5. Build enhanced image. Layers your tools on top. Uses stdin context (- < /dev/null) so Docker sends zero bytes to the daemon instead of your home directory.
6. Restart. docker compose up -d --force-recreate tears down the old container and starts the new one.
7. Health check. Waits 5 seconds, then verifies the container is actually running. If it’s not, dumps the last 50 lines of logs and exits with an error.
8. Sanity check. Runs version checks on all the custom tools inside the container. The || true means a missing tool won’t kill the script, but you’ll see which ones failed in the output.

Security Notes

A few things worth calling out:

The $HOME build context problem was the highest-severity finding. Even though the Dockerfile never uses COPY or ADD, Docker still tars and transmits the entire build context to the daemon. With $HOME as context, that’s your SSH keys, AWS credentials, GPG keyring, browser profiles.
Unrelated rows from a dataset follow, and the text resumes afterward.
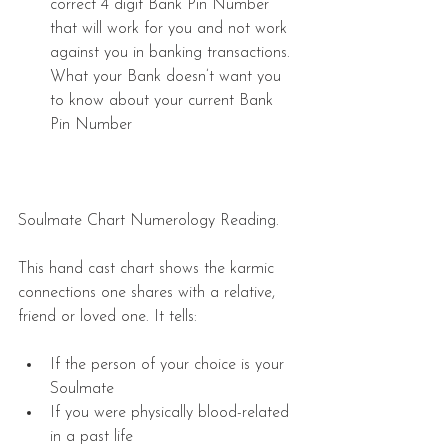
correct 4 digit Bank Pin Number 
that will work for you and not work 
against you in banking transactions. 
What your Bank doesn’t want you 
to know about your current Bank 
Pin Number  
Soulmate Chart Numerology Reading. 
This hand cast chart shows the karmic 
connections one shares with a relative, 
friend or loved one. It tells:
If the person of your choice is your 
Soulmate  
If you were physically blood-related 
in a past life  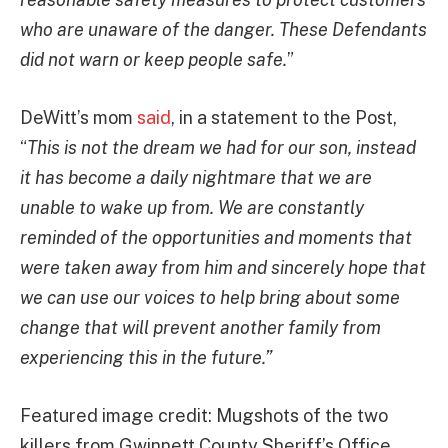
who are unaware of the danger. These Defendants
did not warn or keep people safe.
”
DeWitt’s mom
said
, in a statement to the Post,
“
This is not the dream we had for our son, instead
it has become a daily nightmare that we are
unable to wake up from. We are constantly
reminded of the opportunities and moments that
were taken away from him and sincerely hope that
we can use our voices to help bring about some
change that will prevent another family from
experiencing this in the future.”
Featured image credit: Mugshots of the two
killers from Gwinnett County Sheriff’s Office,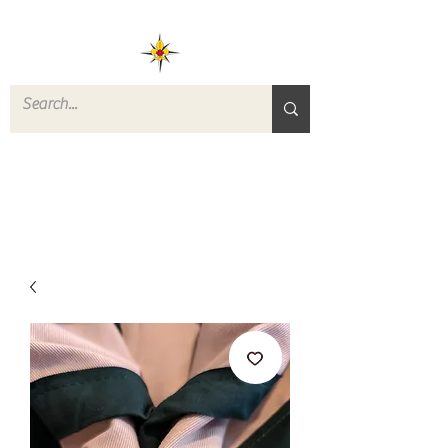
ROVERS RETURN
QUARTERMASTER
STORE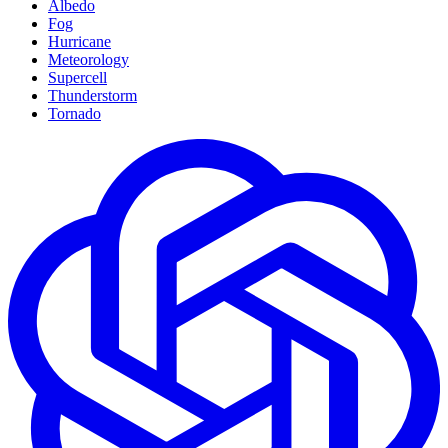
Albedo
Fog
Hurricane
Meteorology
Supercell
Thunderstorm
Tornado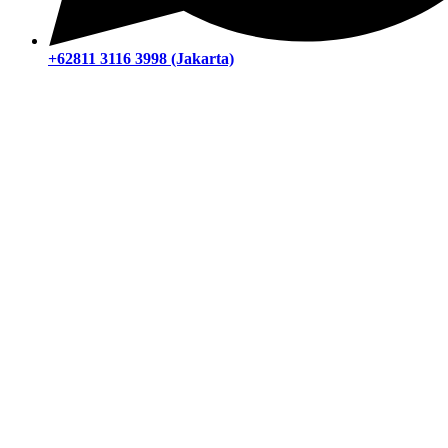
+62811 3116 3998 (Jakarta)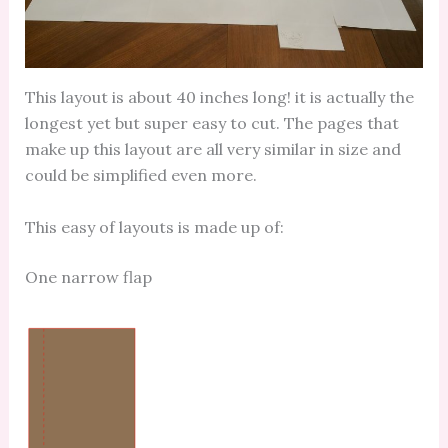
This layout is about 40 inches long! it is actually the
longest yet but super easy to cut. The pages that
make up this layout are all very similar in size and
could be simplified even more.
This easy of layouts is made up of:
One narrow flap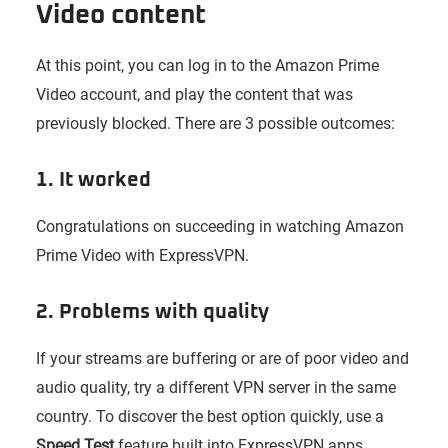
Video content
At this point, you can log in to the Amazon Prime
Video account, and play the content that was
previously blocked. There are 3 possible outcomes:
1. It worked
Congratulations on succeeding in watching Amazon
Prime Video with ExpressVPN.
2. Problems with quality
If your streams are buffering or are of poor video and
audio quality, try a different VPN server in the same
country. To discover the best option quickly, use a
Speed Test
feature built into ExpressVPN apps.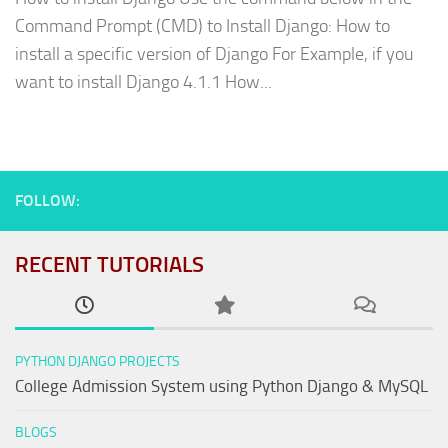
Command Prompt (CMD) to Install Django: How to
install a specific version of Django For Example, if you
want to install Django 4.1.1 How...
FOLLOW:
RECENT TUTORIALS
PYTHON DJANGO PROJECTS
College Admission System using Python Django & MySQL
BLOGS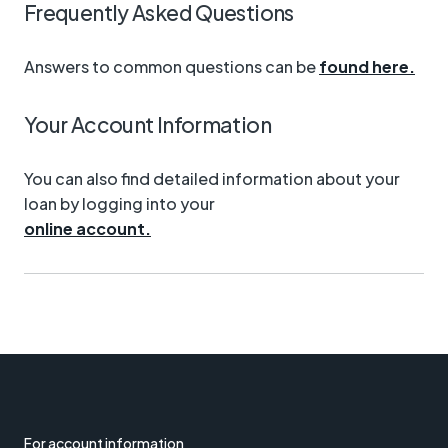
Frequently Asked Questions
Answers to common questions can be
found here.
Your Account Information
You can also find detailed information about your
loan by logging into your
online account.
For account information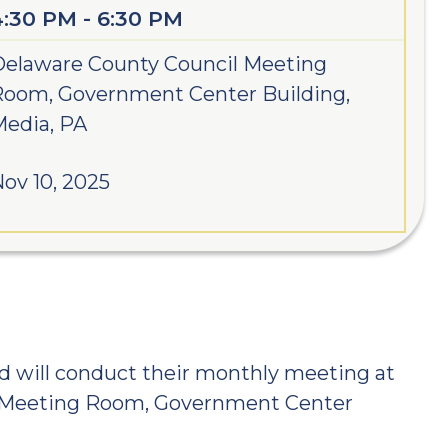
4:30 PM - 6:30 PM
elaware County Council Meeting
Room, Government Center Building,
edia, PA
ov 10, 2025
d will conduct their monthly meeting at
l Meeting Room, Government Center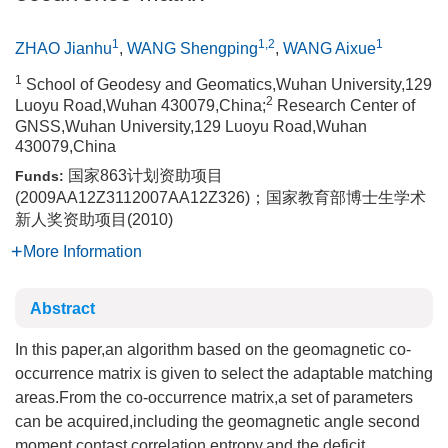
1
1,2
1
ZHAO Jianhu
,
WANG Shengping
,
WANG Aixue
1
School of Geodesy and Geomatics,Wuhan University,129
2
Luoyu Road,Wuhan 430079,China;
Research Center of
GNSS,Wuhan University,129 Luoyu Road,Wuhan
430079,China
国家863计划资助项目
Funds:
(2009AA12Z3112007AA12Z326)；国家教育部博士生学术
新人奖资助项目(2010)
More Information
Abstract
In this paper,an algorithm based on the geomagnetic co-
occurrence matrix is given to select the adaptable matching
areas.From the co-occurrence matrix,a set of parameters
can be acquired,including the geomagnetic angle second
moment,contast,correlation,entropy,and the deficit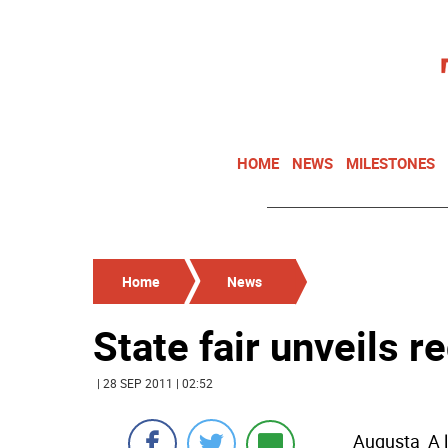
HOME
NEWS
MILESTONES
Home
News
State fair unveils 
| 28 SEP 2011 | 02:52
Augusta  A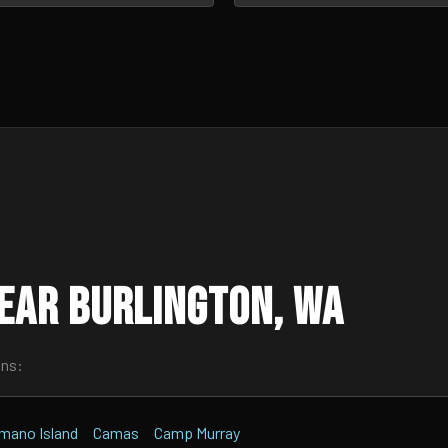
ear Burlington, WA
wns:
mano Island
Camas
Camp Murray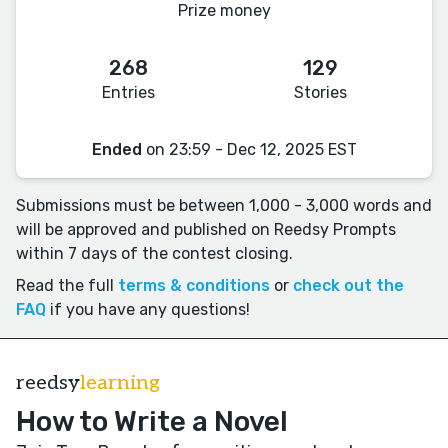
Prize money
268
129
Entries
Stories
Ended
on 23:59 - Dec 12, 2025 EST
Submissions must be between 1,000 - 3,000 words and
will be approved and published on Reedsy Prompts
within 7 days of the contest closing.
Read the full
terms & conditions
or
check out the
FAQ
if you have any questions!
reedsy
learning
How to Write a Novel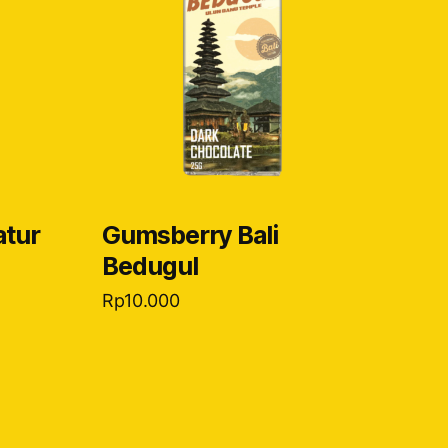
atur
Gumsberry Bali
Bedugul
Rp
10.000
All sitting in the daemon’s temp storage during the build. The fix is trivial: since we don’t need any context, we send nothing.

The flock pattern is standard for cron-safe scripts. If you schedule this via systemd timer or cron, two overlapping runs won’t race. The lock file is cheap and self-cleaning (released when the process exits).

Branch verification prevents a subtle failure mode. If you SSH in to debug something and check out a feature branch, then forget about it, the next automated update pulls and deploys that branch. The guard catches this before anything builds.

No -it flags on docker exec. The -i flag attaches stdin and -t allocates a TTY. Both are for interactive sessions. In cron or systemd, there’s no terminal to attach to, so the command hangs or fails silently. Drop the flags for non-interactive use.

--force-recreate has a downtime window. It stops the old container before starting the new one. If the new image is broken, you’re down. The health check catches this and logs the failure, but doesn’t automatically roll back. For that, you’d need to tag the old image before building and restore on failure. That’s a reasonable next step if you’re running this in production.